▸ Work instruction
Here is a block of records. Copy every one of them exactly.

▸ Source data
-- Opening Marker --

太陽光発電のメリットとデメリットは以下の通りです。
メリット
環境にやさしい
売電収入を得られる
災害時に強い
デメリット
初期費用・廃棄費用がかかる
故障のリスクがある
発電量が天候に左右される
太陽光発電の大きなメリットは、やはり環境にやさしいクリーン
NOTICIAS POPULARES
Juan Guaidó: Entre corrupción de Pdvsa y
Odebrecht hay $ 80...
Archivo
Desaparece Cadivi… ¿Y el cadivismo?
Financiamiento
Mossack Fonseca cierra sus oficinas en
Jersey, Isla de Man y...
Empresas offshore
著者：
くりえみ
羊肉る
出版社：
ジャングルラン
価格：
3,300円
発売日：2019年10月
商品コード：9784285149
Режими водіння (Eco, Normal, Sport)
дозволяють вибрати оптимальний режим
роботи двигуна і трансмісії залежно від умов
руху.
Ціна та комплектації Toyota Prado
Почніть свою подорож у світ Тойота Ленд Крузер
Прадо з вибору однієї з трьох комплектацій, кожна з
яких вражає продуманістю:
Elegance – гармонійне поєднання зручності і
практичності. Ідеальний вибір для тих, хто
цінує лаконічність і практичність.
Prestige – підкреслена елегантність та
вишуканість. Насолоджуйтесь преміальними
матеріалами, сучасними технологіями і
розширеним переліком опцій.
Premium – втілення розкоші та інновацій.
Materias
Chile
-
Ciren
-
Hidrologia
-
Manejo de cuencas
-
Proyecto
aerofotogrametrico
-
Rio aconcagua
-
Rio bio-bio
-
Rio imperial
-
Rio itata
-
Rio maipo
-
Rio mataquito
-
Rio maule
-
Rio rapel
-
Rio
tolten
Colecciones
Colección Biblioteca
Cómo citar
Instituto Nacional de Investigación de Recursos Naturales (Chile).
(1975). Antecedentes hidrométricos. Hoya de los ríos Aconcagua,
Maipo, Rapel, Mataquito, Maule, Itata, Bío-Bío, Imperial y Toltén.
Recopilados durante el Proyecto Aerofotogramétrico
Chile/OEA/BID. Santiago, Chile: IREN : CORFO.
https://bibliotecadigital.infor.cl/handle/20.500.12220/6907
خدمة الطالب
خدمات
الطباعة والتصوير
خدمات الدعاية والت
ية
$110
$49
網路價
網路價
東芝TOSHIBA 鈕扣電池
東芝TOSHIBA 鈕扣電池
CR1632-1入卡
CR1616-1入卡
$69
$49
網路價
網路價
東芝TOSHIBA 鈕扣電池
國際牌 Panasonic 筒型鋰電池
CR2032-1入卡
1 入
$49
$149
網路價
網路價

-- Closing Marker --

▸ Completed exercise
太陽光発電のメリットとデメリットは以下の通りです。
メリット
環境にやさしい
売電収入を得られる
災害時に強い
デメリット
初期費用・廃棄費用がかかる
故障のリスクがある
発電量が天候に左右される
太陽光発電の大きなメリットは、やはり環境にやさしいクリーン
NOTICIAS POPULARES
Juan Guaidó: Entre corrupción de Pdvsa y
Odebrecht hay $ 80...
Archivo
Desaparece Cadivi… ¿Y el cadivismo?
Financiamiento
Mossack Fonseca cierra sus oficinas en
Jersey, Isla de Man y...
Empresas offshore
著者：
くりえみ
羊肉る
出版社：
ジャングルラン
価格：
3,300円
発売日：2019年10月
商品コード：9784285149
Режими водіння (Eco, Normal, Sport)
дозволяють вибрати оптимальний режим
роботи двигуна і трансмісії залежно від умов
руху.
Ціна та комплектації Toyota Prado
Почніть свою подорож у світ Тойота Ленд Крузер
Прадо з вибору однієї з трьох комплектацій, кожна з
яких вражає продуманістю:
Elegance – гармонійне поєднання зручності і
практичності. Ідеальний вибір для тих, хто
цінує лаконічність і практичність.
Prestige – підкреслена елегантність та
вишуканість. Насолоджуйтесь преміальними
матеріалами, сучасними технологіями і
розширеним переліком опцій.
Premium – втілення розкоші та інновацій.
Materias
Chile
-
Ciren
-
Hidrologia
-
Manejo de cuencas
-
Proyecto
aerofotogrametrico
-
Rio aconcagua
-
Rio bio-bio
-
Rio imperial
-
Rio itata
-
Rio maipo
-
Rio mataquito
-
Rio maule
-
Rio rapel
-
Rio
tolten
Colecciones
Colección Biblioteca
Cómo citar
Instituto Nacional de Investigación de Recursos Naturales (Chile).
(1975). Antecedentes hidrométricos. Hoya de los ríos Aconcagua,
Maipo, Rapel, Mataquito, Maule, Itata, Bío-Bío, Imperial y Toltén.
Recopilados durante el Proyecto Aerofotogramétrico
Chile/OEA/BID. Santiago, Chile: IREN : CORFO.
https://bibliotecadigital.infor.cl/handle/20.500.12220/6907
خدمة الطالب
خدمات
الطباعة والتصوير
خدمات الدعاية والت
ية
$110
$49
網路價
網路價
東芝TOSHIBA 鈕扣電池
東芝TOSHIBA 鈕扣電池
CR1632-1入卡
CR1616-1入卡
$69
$49
網路價
網路價
東芝TOSHIBA 鈕扣電池
國際牌 Panasonic 筒型鋰電池
CR2032-1入卡
1 入
$49
$149
網路價
網路價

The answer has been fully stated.